As you decorate your farm home and bake goodies for your holiday celebration, keep in mind that holiday items might contain toxins that could endanger your farm pet. Below is a list of common holiday-related decorations, plants and food items that the veterinarians at Pet Poison Helpline recommend keeping away from pets.

Holiday Ornaments
Holiday decorations, such as bubble lights, might contain poisonous chemicals harmful to your farm pet if it chews on them. Methylene chloride inside bubble lights can cause depression, aspiration pneumonia, and irritation to the eyes, skin and gastrointestinal tract.

Tinsel
What looks like a shiny toy to your cat can cause severe damage to a cat’s intestinal tract if swallowed. Ultimately, cats run the risk of severe injury to or rupture of their intestines, and treatment involves expensive abdominal surgery.
Holiday Plants

Although poinsettias are known to be toxic, holiday bouquets containing lilies, holly or mistletoe are more worrisome.

“Lilies, including tiger, Asiatic, stargazer, Easter and day lilies, are the most dangerous plants for cats,” says Dr. Ahna Brutlag, assistant director of Pet Poison Helpline. “The ingestion of one to two leaves or flower petals is enough to cause sudden kidney failure in cats.”

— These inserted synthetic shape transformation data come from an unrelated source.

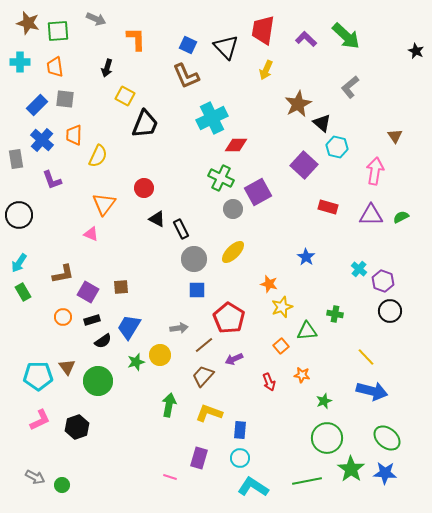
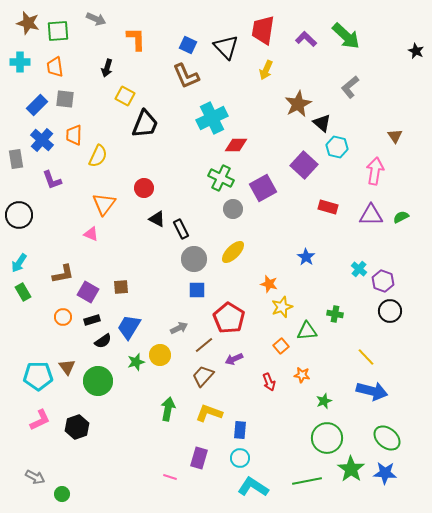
purple square at (258, 192): moved 5 px right, 4 px up
gray arrow at (179, 328): rotated 18 degrees counterclockwise
green arrow at (169, 405): moved 1 px left, 4 px down
green circle at (62, 485): moved 9 px down
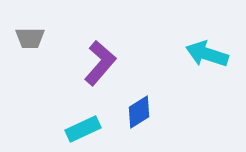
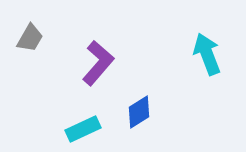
gray trapezoid: rotated 60 degrees counterclockwise
cyan arrow: rotated 51 degrees clockwise
purple L-shape: moved 2 px left
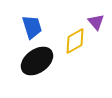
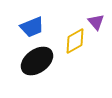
blue trapezoid: rotated 85 degrees clockwise
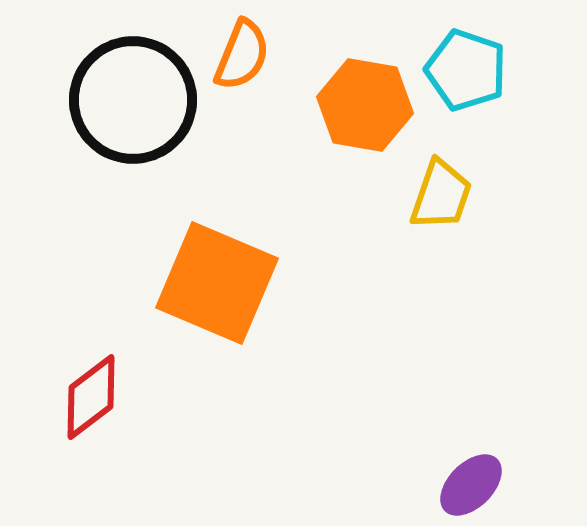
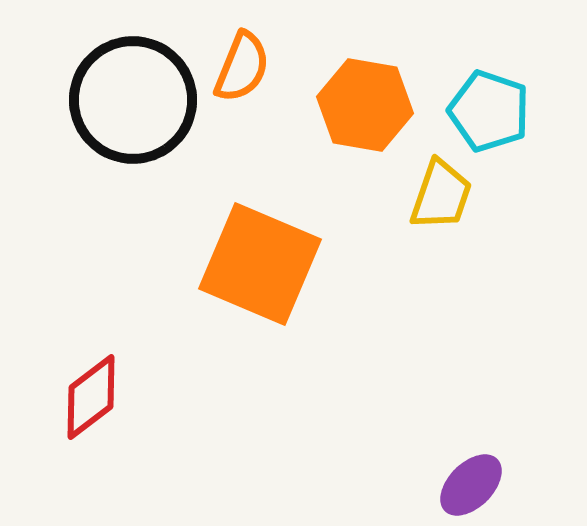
orange semicircle: moved 12 px down
cyan pentagon: moved 23 px right, 41 px down
orange square: moved 43 px right, 19 px up
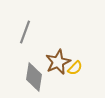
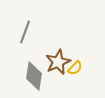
gray diamond: moved 1 px up
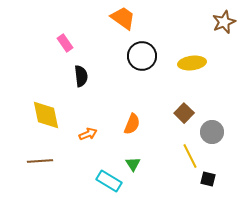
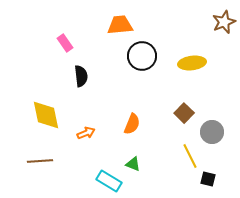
orange trapezoid: moved 3 px left, 7 px down; rotated 40 degrees counterclockwise
orange arrow: moved 2 px left, 1 px up
green triangle: rotated 35 degrees counterclockwise
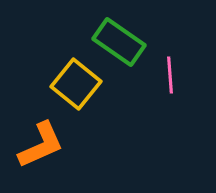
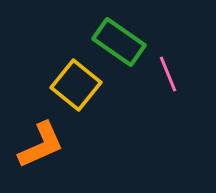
pink line: moved 2 px left, 1 px up; rotated 18 degrees counterclockwise
yellow square: moved 1 px down
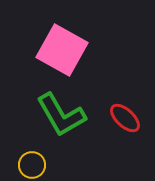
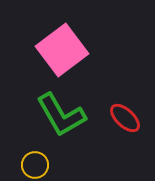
pink square: rotated 24 degrees clockwise
yellow circle: moved 3 px right
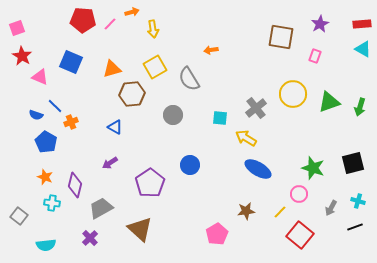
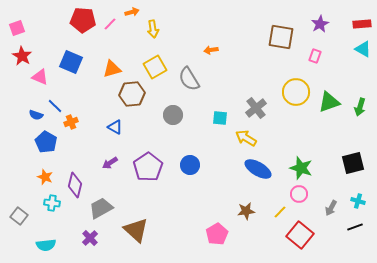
yellow circle at (293, 94): moved 3 px right, 2 px up
green star at (313, 168): moved 12 px left
purple pentagon at (150, 183): moved 2 px left, 16 px up
brown triangle at (140, 229): moved 4 px left, 1 px down
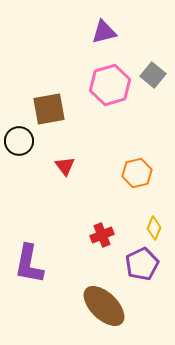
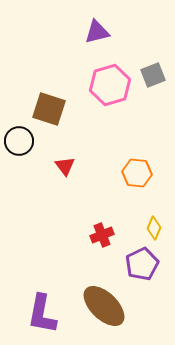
purple triangle: moved 7 px left
gray square: rotated 30 degrees clockwise
brown square: rotated 28 degrees clockwise
orange hexagon: rotated 20 degrees clockwise
purple L-shape: moved 13 px right, 50 px down
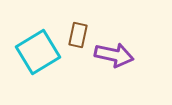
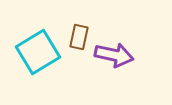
brown rectangle: moved 1 px right, 2 px down
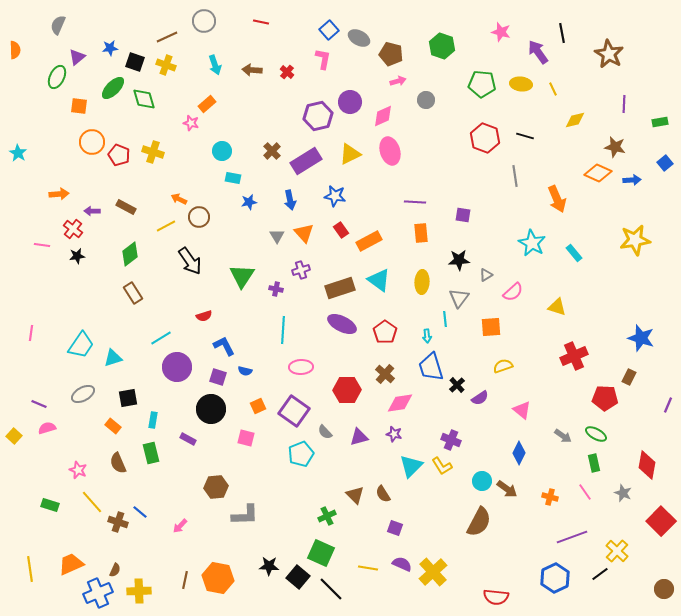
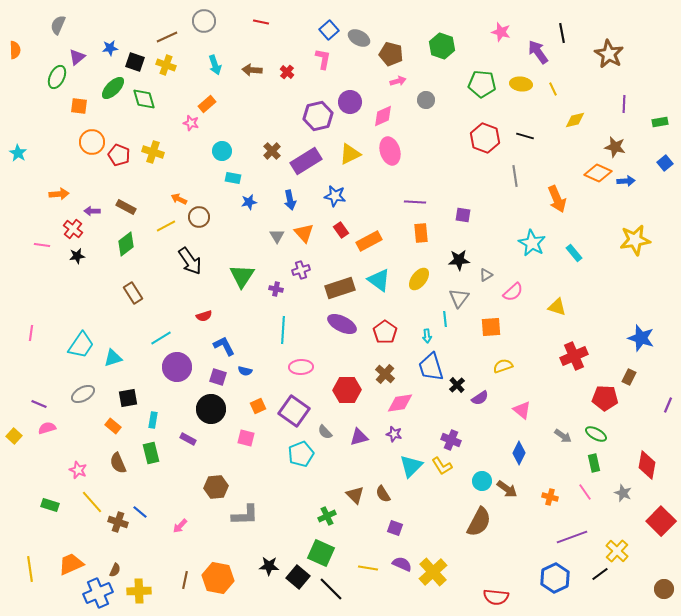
blue arrow at (632, 180): moved 6 px left, 1 px down
green diamond at (130, 254): moved 4 px left, 10 px up
yellow ellipse at (422, 282): moved 3 px left, 3 px up; rotated 35 degrees clockwise
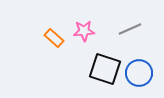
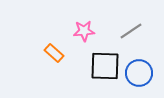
gray line: moved 1 px right, 2 px down; rotated 10 degrees counterclockwise
orange rectangle: moved 15 px down
black square: moved 3 px up; rotated 16 degrees counterclockwise
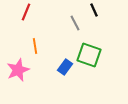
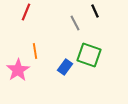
black line: moved 1 px right, 1 px down
orange line: moved 5 px down
pink star: rotated 10 degrees counterclockwise
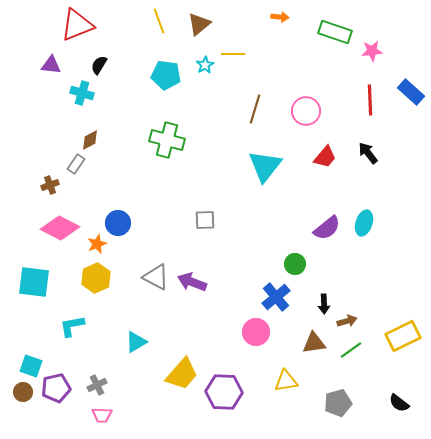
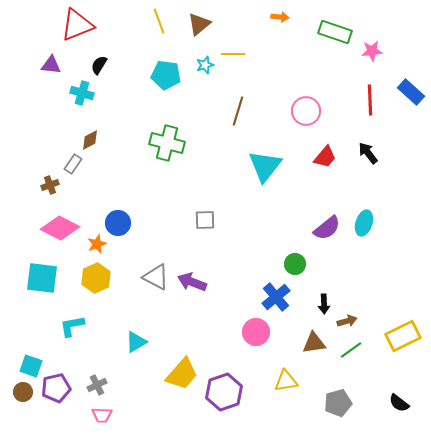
cyan star at (205, 65): rotated 12 degrees clockwise
brown line at (255, 109): moved 17 px left, 2 px down
green cross at (167, 140): moved 3 px down
gray rectangle at (76, 164): moved 3 px left
cyan square at (34, 282): moved 8 px right, 4 px up
purple hexagon at (224, 392): rotated 21 degrees counterclockwise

Other yuletide plants such as holly berries and mistletoe can also be toxic to farm pets and can cause gastrointestinal upset and heart arrhythmias if ingested.

Alcohol
Because alcohol is rapidly absorbed into the bloodstream, it affects pets quickly. Ingestion of alcohol can cause dangerous drops in blood sugar, blood pressure and body temperature. Intoxicated animals can experience seizures and respiratory failure. Additionally, foods containing alcohol and unbaked dough containing yeast should be kept away from pets, as they may result in alcohol toxicity, vomiting, disorientation and stomach bloat. 

Holiday Foods
It is not wise (and in some cases quite dangerous) to share holiday treats such as baked goods, chocolate candy and other rich, fattening foods with your farm pets. Keep your farm pet on its regular diet over the holidays, and do not let family and friends sneak in treats. Take note of foods that affect your pet’s health: 

  • Foods containing grapes, raisins and currents (such as fruit cakes) can result in kidney failure in dogs.
  • Chocolate and cocoa contain theobromine, a chemical highly toxic to dogs and cats. Ingestion in small amounts can cause vomiting and diarrhea and in large amounts can cause seizures and heart arrhythmias.
  • Many sugarless gums and candies contain xylitol, a sweetener that causes a life-threatening drop in blood sugar and liver failure in dogs.       
  • Leftover, fatty meat scraps can produce severe inflammation of the pancreas (pancreatitis), leading to abdominal pain, vomiting and bloody diarrhea.

Imported Snow Globes
Recently, imported snow globes were found to contain antifreeze (ethylene glycol). As little as 1 teaspoon of antifreeze when ingested by a cat or 1 to 2 tablespoons for a dog (depending on their size), can be fatal. Signs of early poisoning include acting drunk or uncoordinated, excessive thirst, and lethargy. While signs may seem to improve after eight to 12 hours, internal damage is actually worsening, and crystals develop in the kidneys resulting in acute kidney failure. If your farm pet ingests antifreeze, see your veterinarian for treatment immediately.

Liquid Potpourri
Scented oils can cause serious harm to your cat. A few licks can result in severe chemical burns in the mouth, fever, difficulty breathing and tremors. Dogs are not as sensitive, but should still be protected. Scent your home with a non-toxic candle kept safely out of your farm pet’s reach instead.

To protect your farm pet over the holidays, educate yourself on common household toxins, and pet-proof your home accordingly. If you think your pet has been poisoned, contact your veterinarian or Pet Poison Helpline at 800-213-6680 with questions or concerns.